» Problem details:
Word for word, return the lines from the start of the entries below through the line that has "カワイイ系のレジェンド雀士・".

» Provided entries:
BEGIN

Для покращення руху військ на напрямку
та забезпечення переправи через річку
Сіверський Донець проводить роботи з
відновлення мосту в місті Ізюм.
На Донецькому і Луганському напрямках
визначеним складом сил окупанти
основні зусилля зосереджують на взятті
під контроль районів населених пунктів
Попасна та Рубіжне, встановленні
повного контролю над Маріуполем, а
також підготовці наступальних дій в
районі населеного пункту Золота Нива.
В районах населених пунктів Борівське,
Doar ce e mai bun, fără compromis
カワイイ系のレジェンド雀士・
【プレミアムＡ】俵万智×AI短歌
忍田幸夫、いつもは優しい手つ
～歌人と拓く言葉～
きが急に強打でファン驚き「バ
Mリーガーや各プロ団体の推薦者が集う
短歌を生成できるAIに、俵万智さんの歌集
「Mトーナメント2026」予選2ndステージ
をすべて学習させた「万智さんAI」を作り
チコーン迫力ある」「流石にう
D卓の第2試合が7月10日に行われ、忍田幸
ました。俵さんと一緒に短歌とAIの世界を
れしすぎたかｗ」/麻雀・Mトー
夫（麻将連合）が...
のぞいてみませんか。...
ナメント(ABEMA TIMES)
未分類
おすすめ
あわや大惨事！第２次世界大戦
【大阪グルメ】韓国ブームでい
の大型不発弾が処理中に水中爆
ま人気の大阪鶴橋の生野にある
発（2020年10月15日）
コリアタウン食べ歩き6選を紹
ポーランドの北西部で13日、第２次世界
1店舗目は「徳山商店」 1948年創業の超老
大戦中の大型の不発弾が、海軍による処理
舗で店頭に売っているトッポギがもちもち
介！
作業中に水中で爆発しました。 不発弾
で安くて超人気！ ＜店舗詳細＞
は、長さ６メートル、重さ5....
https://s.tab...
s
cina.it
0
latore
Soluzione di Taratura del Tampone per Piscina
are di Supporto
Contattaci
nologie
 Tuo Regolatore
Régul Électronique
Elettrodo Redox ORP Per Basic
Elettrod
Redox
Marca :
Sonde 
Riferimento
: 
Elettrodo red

END

» Reply:
Для покращення руху військ на напрямку
та забезпечення переправи через річку
Сіверський Донець проводить роботи з
відновлення мосту в місті Ізюм.
На Донецькому і Луганському напрямках
визначеним складом сил окупанти
основні зусилля зосереджують на взятті
під контроль районів населених пунктів
Попасна та Рубіжне, встановленні
повного контролю над Маріуполем, а
також підготовці наступальних дій в
районі населеного пункту Золота Нива.
В районах населених пунктів Борівське,
Doar ce e mai bun, fără compromis
カワイイ系のレジェンド雀士・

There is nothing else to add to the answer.